START ENTRIES SHOWN

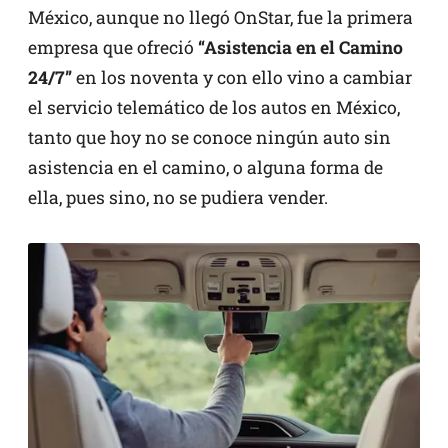
México, aunque no llegó OnStar, fue la primera
empresa que ofreció
“Asistencia en el Camino
24/7”
en los noventa y con ello vino a cambiar
el servicio telemático de los autos en México,
tanto que hoy no se conoce ningún auto sin
asistencia en el camino, o alguna forma de
ella, pues sino, no se pudiera vender.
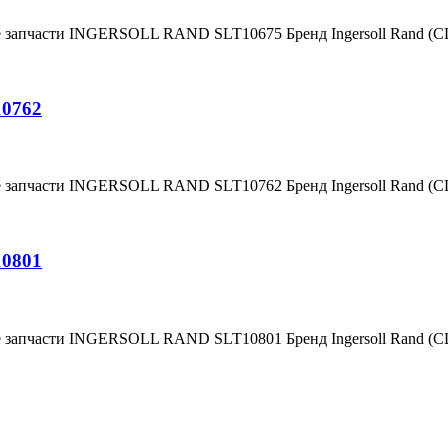
е запчасти INGERSOLL RAND SLT10675 Бренд Ingersoll Rand (
10762
е запчасти INGERSOLL RAND SLT10762 Бренд Ingersoll Rand (
10801
е запчасти INGERSOLL RAND SLT10801 Бренд Ingersoll Rand (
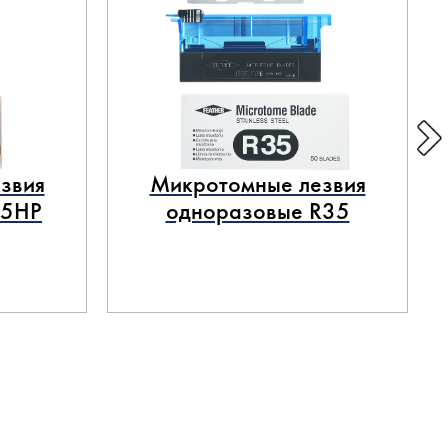
звия
Микротомные лезвия
35HP
одноразовые R35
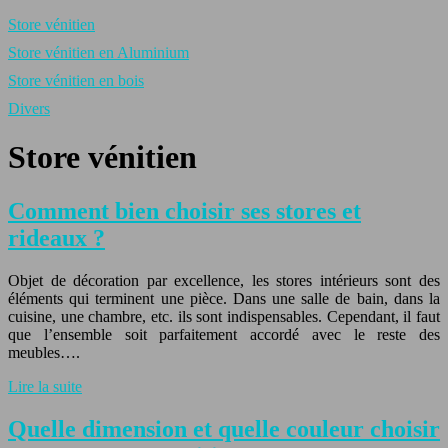
Store vénitien
Store vénitien en Aluminium
Store vénitien en bois
Divers
Store vénitien
Comment bien choisir ses stores et
rideaux ?
Objet de décoration par excellence, les stores intérieurs sont des
éléments qui terminent une pièce. Dans une salle de bain, dans la
cuisine, une chambre, etc. ils sont indispensables. Cependant, il faut
que l’ensemble soit parfaitement accordé avec le reste des
meubles….
Lire la suite
Quelle dimension et quelle couleur choisir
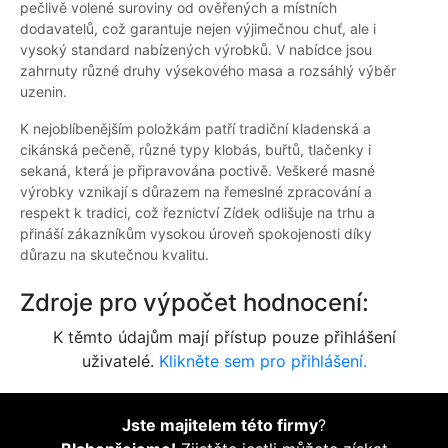
pečlivě volené suroviny od ověřených a místních
dodavatelů, což garantuje nejen výjimečnou chuť, ale i
vysoký standard nabízených výrobků. V nabídce jsou
zahrnuty různé druhy výsekového masa a rozsáhlý výběr
uzenin.
K nejoblíbenějším položkám patří tradiční kladenská a
cikánská pečeně, různé typy klobás, buřtů, tlačenky i
sekaná, která je připravována poctivě. Veškeré masné
výrobky vznikají s důrazem na řemeslné zpracování a
respekt k tradici, což řeznictví Zídek odlišuje na trhu a
přináší zákazníkům vysokou úroveň spokojenosti díky
důrazu na skutečnou kvalitu.
Zdroje pro výpočet hodnocení:
K těmto údajům mají přístup pouze přihlášení
uživatelé.
Klikněte sem pro přihlášení.
Jste majitelem této firmy
?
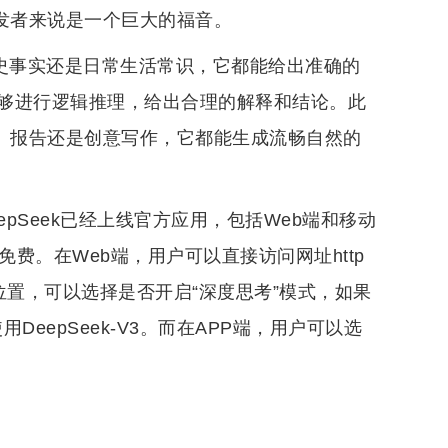
开发者来说是一个巨大的福音。
历史事实还是日常生活常识，它都能给出准确的
够进行逻辑推理，给出合理的解释和结论。此
章、报告还是创意写作，它都能生成流畅自然的
epSeek已经上线官方应用，包括Web端和移动
费。在Web端，用户可以直接访问网址http
的左下角位置，可以选择是否开启“深度思考”模式，如果
用DeepSeek-V3。而在APP端，用户可以选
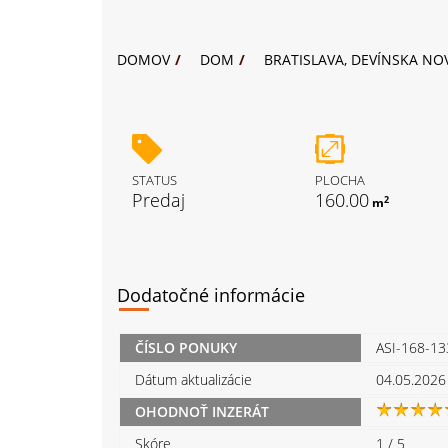
DOMOV
DOM
BRATISLAVA, DEVÍNSKA NOV
STATUS
PLOCHA
Predaj
160.00
2
m
Dodatočné informácie
ČÍSLO PONUKY
ASI-168-1
Dátum aktualizácie
04.05.2026
OHODNOŤ INZERÁT
Skóre
1
/
5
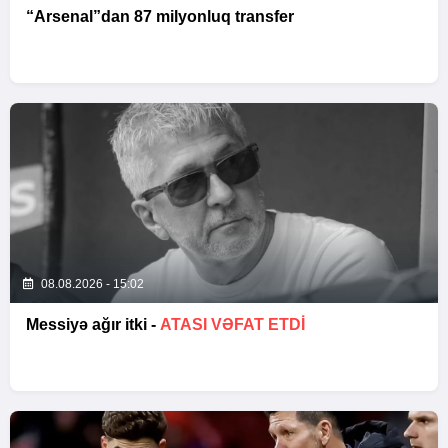
“Arsenal”dan 87 milyonluq transfer
08.08.2026 - 15:02
Messiyə ağır itki -
ATASI VƏFAT ETDI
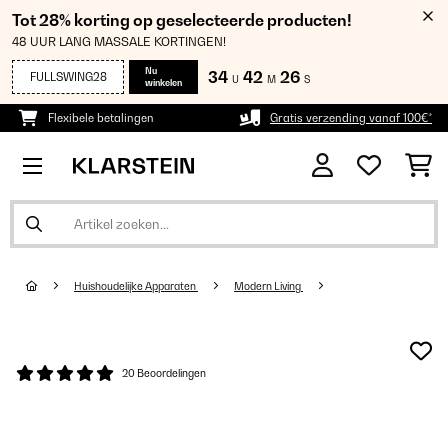
Tot 28% korting op geselecteerde producten!
48 UUR LANG MASSALE KORTINGEN!
Nu
34
42
25
FULLSWING28
U
M
S
winkelen
Flexibele betalingen
Gratis verzending vanaf 100€*
Huishoudelijke Apparaten
Modern Living
20 Beoordelingen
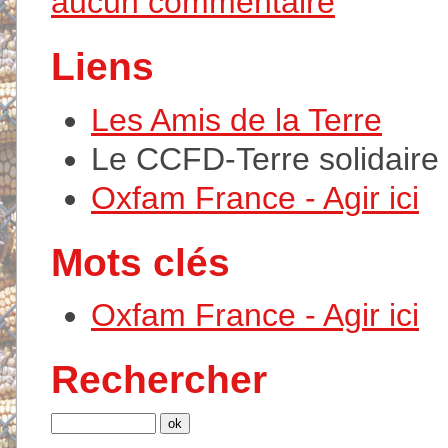
aucun commentaire
Liens
Les Amis de la Terre
Le CCFD-Terre solidaire
Oxfam France - Agir ici
Mots clés
Oxfam France - Agir ici
Rechercher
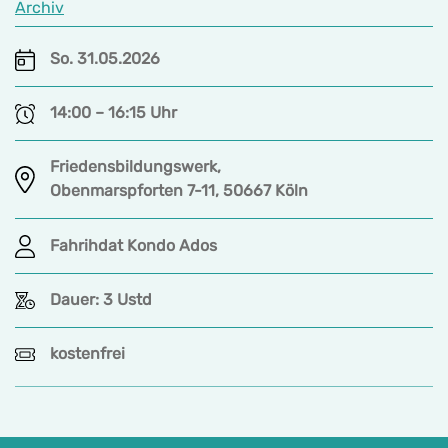
Archiv
So. 31.05.2026
14:00 – 16:15 Uhr
Friedensbildungswerk,
Obenmarspforten 7-11, 50667 Köln
Fahrihdat Kondo Ados
Dauer: 3 Ustd
kostenfrei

END ENTRIES SHOWN

* TASK ITEM:
Keep the pictures out and repeat exactly the lines from the beginning of the data through the line that contains "Store vénitien en bois", both ends included.

* OUTPUT FOR THIS EXERCISE:
México, aunque no llegó OnStar, fue la primera
empresa que ofreció
“Asistencia en el Camino
24/7”
en los noventa y con ello vino a cambiar
el servicio telemático de los autos en México,
tanto que hoy no se conoce ningún auto sin
asistencia en el camino, o alguna forma de
ella, pues sino, no se pudiera vender.
е запчасти INGERSOLL RAND SLT10675 Бренд Ingersoll Rand (
10762
е запчасти INGERSOLL RAND SLT10762 Бренд Ingersoll Rand (
10801
е запчасти INGERSOLL RAND SLT10801 Бренд Ingersoll Rand (
звия
Микротомные лезвия
35HP
одноразовые R35
Store vénitien
Store vénitien en Aluminium
Store vénitien en bois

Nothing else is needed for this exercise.